This article is about how Cook and his colleagues at the software development company Intuit found an alternative to the Steve Jobs model: one that has enabled Intuit to become a design-driven innovation machine. Any corporation—no matter how small or prosaic its business—can make the same grassroots transformation if it really wants to.

The Birth of the Idea
Intuit’s transformation arguably began in 2004, with its adoption of the famous Net Promoter Score. Developed by Fred Reichheld, of Bain & Company, NPS depends on one simple question for customers: How likely are you, on a scale of 0 (not at all likely) to 10 (extremely likely), to recommend this product or service to a colleague or friend? “Detractors” answer from 0 to 6, “passives” answer 7 or 8, and “promoters” answer 9 or 10. A company’s Net Promoter Score is the percentage of promoters less the percentage of detractors.
For the first couple of years, Intuit saw its NPS rise significantly, owing to a number of marketing initiatives.

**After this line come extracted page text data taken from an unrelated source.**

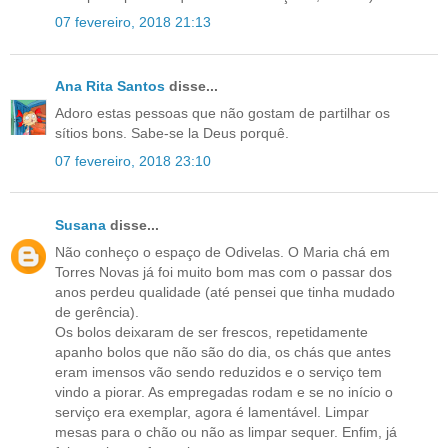
07 fevereiro, 2018 21:13
Ana Rita Santos
disse...
Adoro estas pessoas que não gostam de partilhar os
sítios bons. Sabe-se la Deus porquê.
07 fevereiro, 2018 23:10
Susana
disse...
Não conheço o espaço de Odivelas. O Maria chá em
Torres Novas já foi muito bom mas com o passar dos
anos perdeu qualidade (até pensei que tinha mudado
de gerência).
Os bolos deixaram de ser frescos, repetidamente
apanho bolos que não são do dia, os chás que antes
eram imensos vão sendo reduzidos e o serviço tem
vindo a piorar. As empregadas rodam e se no início o
serviço era exemplar, agora é lamentável. Limpar
mesas para o chão ou não as limpar sequer. Enfim, já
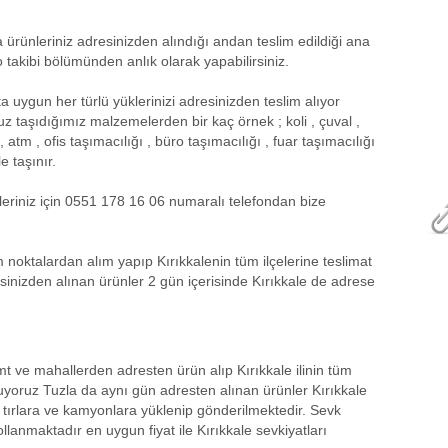
ürünleriniz adresinizden alındığı andan teslim edildiği ana
 takibi bölümünden anlık olarak yapabilirsiniz.
uygun her türlü yüklerinizi adresinizden teslim alıyor
uz taşıdığımız malzemelerden bir kaç örnek ; koli , çuval ,
, atm , ofis taşımacılığı , büro taşımacılığı , fuar taşımacılığı
e taşınır.
leriniz için 0551 178 16 06 numaralı telefondan bize
 noktalardan alım yapıp Kırıkkalenin tüm ilçelerine teslimat
inizden alınan ürünler 2 gün içerisinde Kırıkkale de adrese
mt ve mahallerden adresten ürün alıp Kırıkkale ilinin tüm
nuyoruz Tuzla da aynı gün adresten alınan ürünler Kırıkkale
 tırlara ve kamyonlara yüklenip gönderilmektedir. Sevk
lanmaktadır en uygun fiyat ile Kırıkkale sevkiyatları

But by 2007 NPS growth had stalled. It was not hard to see why. Although Intuit had lowered its detractor percentage substantially, it had made little headway with promoters. Customer recommendations of new products were especially disappointing.

Clearly, Intuit needed to figure out how to galvanize its customers. Cook, a member of Procter & Gamble’s board of directors, approached Claudia Kotchka, then P&G’s vice president of design innovation and strategy, for advice. Following their discussions, Cook and Steve Bennett, then Intuit’s CEO, decided to focus on the role of design in innovation at a two-day off-site for the company’s top 300 managers. Cook created a one-day program on what he called Design for Delight (D4D)—an event aimed at launching Intuit’s reinvention as a design-driven company.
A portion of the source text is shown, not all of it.